I have no doubt that Lovecraft approved of the three important immigration restriction laws of the period: those of 1917 (which introduced a literacy test), of 1921 (which limited immigration from Europe, Australia, the Near East, and Africa to 3 per cent of each foreign nation’s population then residing in the United States), and, most significantly, of 1924 (reducing the quota to 2 per cent, but taking as its basis the census of 1890, which had the added effect of radically reducing immigration from eastern and southern Europe, since immigrants from those countries were an insignificant number in 1890). Lovecraft does not mention any of these immigration laws, but his general silence on the matter of foreign incursions in the 1920s (except during his New York period) suggests that he felt this matter had been, at least for the time being, satisfactorily dealt with. Politics during the relatively tranquil and Republican-governed 1920s becomes for Lovecraft less a matter of immediate crises than an opportunity for theoretical speculation. It was during this time that he evolved his notions of aristocracy and ‘civilization’, ideas that would undergo significant modification with the onset of the Depression but retain their fundamental outlines, leading to his piquant evolution of ‘fascistic socialism’.
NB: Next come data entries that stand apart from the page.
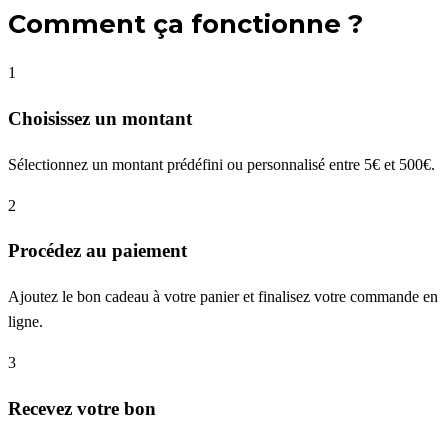
Comment ça fonctionne ?
1
Choisissez un montant
Sélectionnez un montant prédéfini ou personnalisé entre 5€ et 500€.
2
Procédez au paiement
Ajoutez le bon cadeau à votre panier et finalisez votre commande en
ligne.
3
Recevez votre bon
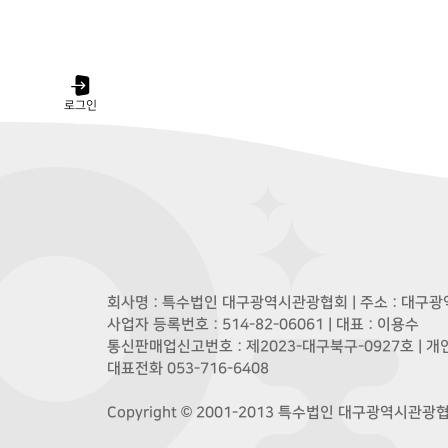
로그인
회사명 : 특수법인 대구광역시관광협회 | 주소 : 대구광역
사업자 등록번호 : 514-82-06061 | 대표 : 이용수
통신판매업신고번호 : 제2023-대구북구-0927호 | 
대표전화 053-716-6408
Copyright © 2001-2013 특수법인 대구광역시관광협회. A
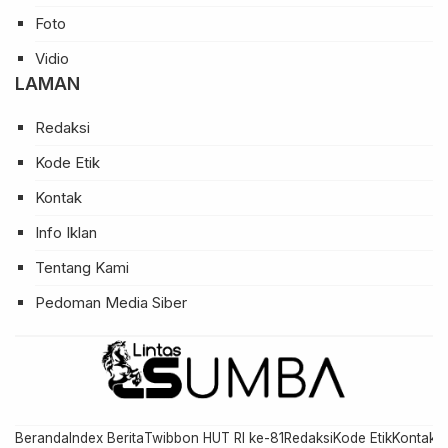
Foto
Vidio
LAMAN
Redaksi
Kode Etik
Kontak
Info Iklan
Tentang Kami
Pedoman Media Siber
Beranda
Index Berita
Twibbon HUT RI ke-81
Redaksi
Kode Etik
Kontak
In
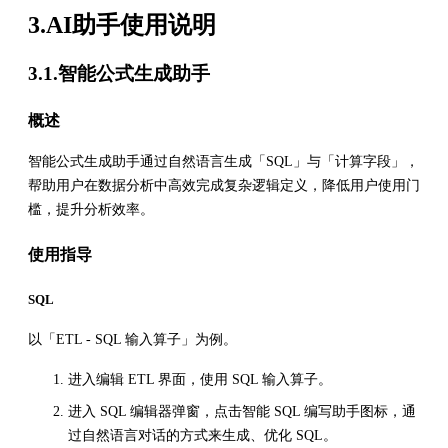
3.AI助手使用说明
3.1.智能公式生成助手
概述
智能公式生成助手通过自然语言生成「SQL」与「计算字段」，
帮助用户在数据分析中高效完成复杂逻辑定义，降低用户使用门
槛，提升分析效率。
使用指导
SQL
以「ETL - SQL 输入算子」为例。
进入编辑 ETL 界面，使用 SQL 输入算子。
进入 SQL 编辑器弹窗，点击智能 SQL 编写助手图标，通
过自然语言对话的方式来生成、优化 SQL。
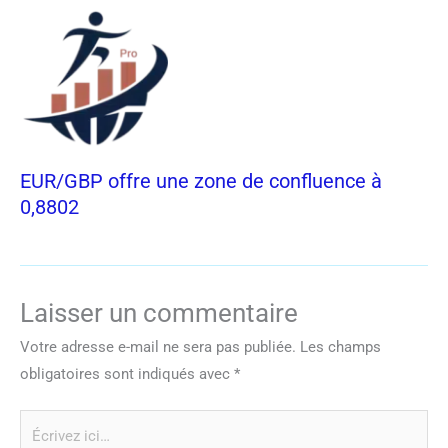
EUR/GBP offre une zone de confluence à
0,8802
Laisser un commentaire
Votre adresse e-mail ne sera pas publiée.
Les champs
obligatoires sont indiqués avec
*
Écrivez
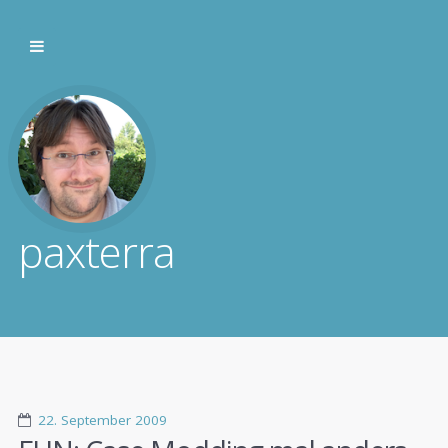
paxterra
22. September 2009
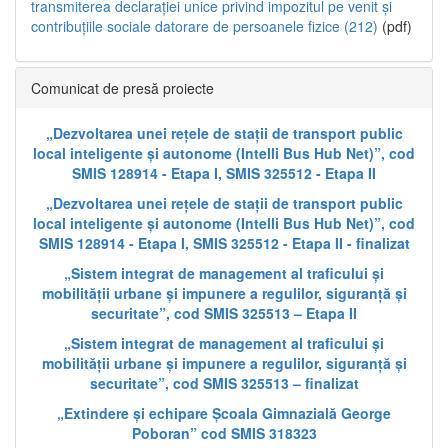
transmiterea declarației unice privind impozitul pe venit și
contribuțiile sociale datorare de persoanele fizice (212)
(pdf)
Comunicat de presă proiecte
„Dezvoltarea unei rețele de stații de transport public
local inteligente și autonome (Intelli Bus Hub Net)”, cod
SMIS 128914 - Etapa I, SMIS 325512 - Etapa II
„Dezvoltarea unei rețele de stații de transport public
local inteligente și autonome (Intelli Bus Hub Net)”, cod
SMIS 128914 - Etapa I, SMIS 325512 - Etapa II - finalizat
„Sistem integrat de management al traficului și
mobilității urbane și impunere a regulilor, siguranță și
securitate”, cod SMIS 325513 – Etapa II
„Sistem integrat de management al traficului și
mobilității urbane și impunere a regulilor, siguranță și
securitate”, cod SMIS 325513 – finalizat
„Extindere și echipare Școala Gimnazială George
Poboran” cod SMIS 318323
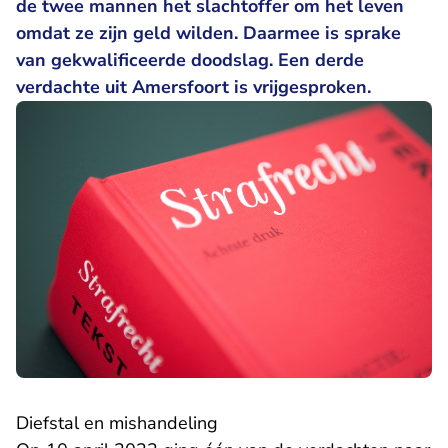
de twee mannen het slachtoffer om het leven
omdat ze zijn geld wilden. Daarmee is sprake
van gekwalificeerde doodslag. Een derde
verdachte uit Amersfoort is vrijgesproken.
Diefstal en mishandeling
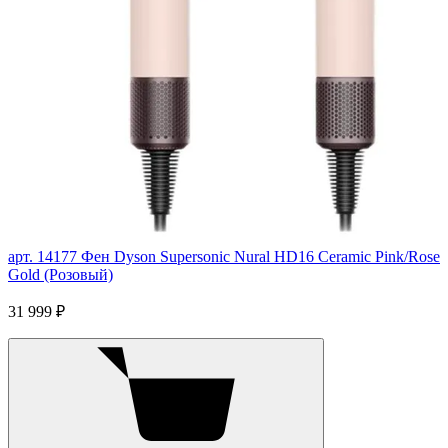
арт. 14177
Фен Dyson Supersonic Nural HD16 Ceramic Pink/Rose
Gold (Розовый)
31 999 ₽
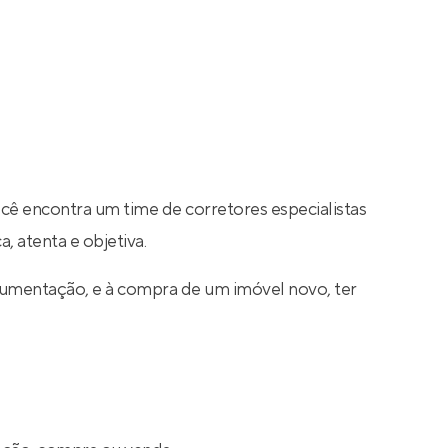
ocê encontra um time de corretores especialistas
, atenta e objetiva.
cumentação, e à compra de um imóvel novo, ter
The late 1910s saw Lovecraft emerge as a towering figure in the tiny world of amateur journalism. Having been elected President for the 1917–18 term, Lovecraft seemed in a good position to carry out his programme for a UAPA that would both promote pure literature and serve as a tool for education. Under the capable official editorship of Verna McGeoch (pronounced Ma-GOO), who held the office for two consecutive terms (1917–19), the United Amateur really did flower into a substantial literary organ.